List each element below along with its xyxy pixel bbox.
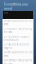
staticText: ut labore et dolore magna [4, 43, 28, 50]
staticText: do eiusmod tempor incididunt [4, 35, 30, 42]
staticText: Everything you need [4, 2, 28, 11]
staticText: Lorem ipsum dolor sit amet [4, 19, 32, 26]
staticText: consectetur adipiscing elit sed [4, 58, 32, 64]
staticText: Lorem ipsum dolor sit amet [4, 51, 32, 58]
staticText: 9:41 [4, 11, 8, 14]
staticText: in one simple place. [4, 11, 35, 14]
staticText: consectetur adipiscing elit sed [4, 27, 32, 34]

* * * * * * * * *

**Directions**
Copy out, from the data above, each line where the string "Lorem" is present.

**Response to this task**
staticText: Lorem ipsum dolor sit amet [4, 19, 32, 26]
staticText: Lorem ipsum dolor sit amet [4, 51, 32, 58]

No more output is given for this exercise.